Les promotions de Zhou Yongkang au sein du Parti communiste chinois (PCC) sont dès lors fulgurantes : en 2002, il atteint les sommets en décrochant l'un des 25 sièges du Bureau politique, et devient ministre de la Sécurité publique, responsable de la police.

Cinq ans plus tard, il entre dans le Saint des Saints du régime, le Comité permanent du Bureau politique, et renforce encore des pouvoirs déjà très étendus en s'emparant de la Commission des affaires politiques et judiciaires du PCC, qui a la haute main sur la police et la justice du pays.

C'est à ce titre qu'il réprimera violemment les vagues d'émeutes qui secouent le Tibet en 2008, puis le Xinjiang en 2009, deux régions peuplées de minorités rétives à la tutelle de Pékin.

Signe de son influence, le budget géré par cette Commission au titre de la sécurité intérieure a dépassé ces dernières années le budget de la Défense chinois.

«Le maintien de la stabilité, c'est vraiment très vague, ce qui laisse beaucoup de place pour la corruption», soulignait l'an dernier Joseph Cheng, professeur de sciences politiques à la City University de Hong Kong.

Prendre la tête de la sécurité intérieure, «c'est donc s'offrir des ressources considérables pour se créer un réseau de relations, et c'est comme cela que Zhou est devenu si puissant», estimait-il.

Un pouvoir qui dérange

Mais cet excès de puissance et d'argent est peut-être précisément le cocktail qui a fini par mener Zhou à sa perte.

«Il a dirigé une machine sécuritaire en pleine expansion, au point que son pouvoir était jugé trop dérangeant pour les dirigeants à la tête du Parti, et pour Xi Jinping en particulier», selon M. Cheng.

En 2012, Zhou Yongkang prend officiellement sa retraite à l'occasion du renouvellement décennal des dirigeants, mais à l'instar d'autres hauts politiciens chinois, il conserve dans l'ombre une large influence au sein du Parti.

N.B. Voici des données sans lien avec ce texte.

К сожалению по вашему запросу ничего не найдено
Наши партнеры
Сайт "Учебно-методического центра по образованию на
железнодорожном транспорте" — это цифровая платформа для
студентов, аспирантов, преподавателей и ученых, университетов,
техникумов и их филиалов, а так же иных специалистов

Pour certains experts, sa proximité avec Bo Xilai - ancienne étoile montante du Parti condamnée en 2013 également à la prison à vie pour corruption - aurait scellé son sort.

«Aux yeux de Xi Jinping et d'autres dirigeants, le grand crime de Zhou, c'est d'avoir soutenu Bo Xilai», explique Willy Lam, de l'Université chinoise de Hong Kong.

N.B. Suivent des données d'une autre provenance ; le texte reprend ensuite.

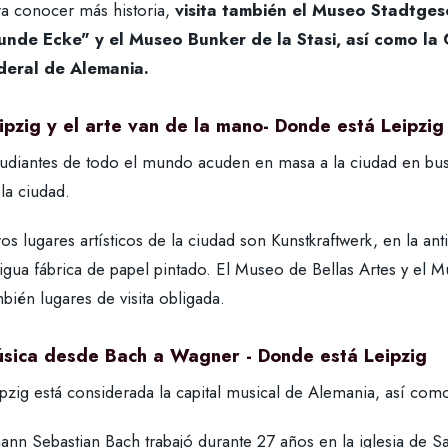
ra conocer más historia,
visita también el Museo Stadtges
unde Ecke" y el Museo Bunker de la Stasi, así como la 
deral de Alemania.
ipzig y el arte van de la mano- Donde está Leipzig
tudiantes de todo el mundo acuden en masa a la ciudad en busc
la ciudad.
os lugares artísticos de la ciudad son Kunstkraftwerk, en la ant
tigua fábrica de papel pintado. El Museo de Bellas Artes y el
bién lugares de visita obligada.
sica desde Bach a Wagner - Donde está Leipzig
pzig está considerada la capital musical de Alemania, así com
hann Sebastian Bach trabajó durante 27 años en la iglesia de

D'autres analyses suggèrent que la chute de Zhou pourrait s'inscrire dans une purge plus large visant les alliés de l'ancien président Jiang Zemin, qui conserve son influence sur une aile entière du PCC.

À la faveur de la vaste campagne anticorruption lancée par le président Xi, une quinzaine de hauts cadres réputés proches de Zhou sont tombés, à mesure que l'étau se resserrait sur lui.

Mais un premier signe avant-coureur avait suggéré dès 2012 que les pouvoirs de Zhou Yongkang étaient jugés extravagants, voire dangereux, par la nouvelle équipe de dirigeants : après le retrait de Zhou de la vie publique, le Comité permanent du bureau politique était passé de neuf à sept membres. Et le nouveau chef de la sécurité intérieure n'y avait plus sa place.